Statistis Fundamentals in Python


  1. In the 1st mission - Sampling , screen no.8 , I did not understand this code :

print(wnba[‘Games Played’].value_counts(bins = 3, normalize = True) * 100). Here, how the %'s are calculated .

  1. Why only the below intervals are selected
    (22.0, 32.0] 72.727273
    (12.0, 22.0] 18.181818
    (1.969, 12.0] 9.090909
    Name: Games Played, dtype: fl

Hi! There are 2 parameters in value_counts() that are doing some heavy lifting for you to calculate the percentages and provide the intervals.

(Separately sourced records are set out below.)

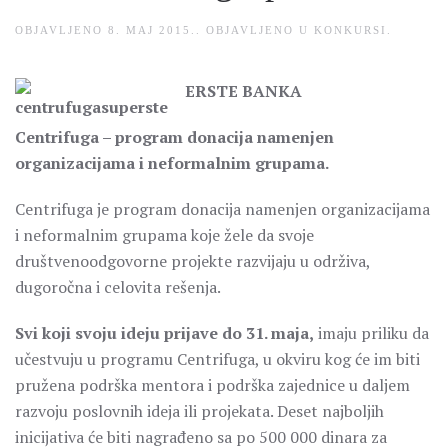
OBJAVLJENO
8. MAJ 2015.
. OBJAVLJENO U
KONKURSI
.
ERSTE BANKA
Centrifuga – program donacija namenjen
organizacijama i neformalnim grupama.
Centrifuga je program donacija namenjen organizacijama
i neformalnim grupama koje žele da svoje
društvenoodgovorne projekte razvijaju u održiva,
dugoročna i celovita rešenja.
Svi koji svoju ideju prijave do 31. maja,
imaju priliku da
učestvuju u programu Centrifuga, u okviru kog će im biti
pružena podrška mentora i podrška zajednice u daljem
razvoju poslovnih ideja ili projekata. Deset najboljih
inicijativa će biti nagrađeno sa po 500 000 dinara za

  1. To get the percentages, find the proportions and then multiply by 100. The proportions are found by counting the number of items in each category and then dividing each count by the number of items in the whole list.
    When normalize=True is used with value_counts(), it automatically calculates the proportions for you! To get the percentages you then multiply by 100.
  2. The bins=3 parameter takes the numerical data in the series and groups it into 3 equal intervals for you. Then value_counts() does the calculations based on the groups rather than the individual entries. This is why you see the 3 intervals in your result – it automatically grouped the data into 3 equal intervals, counted how many were in each interval, and calculated the proportions for you.

I hope that helps!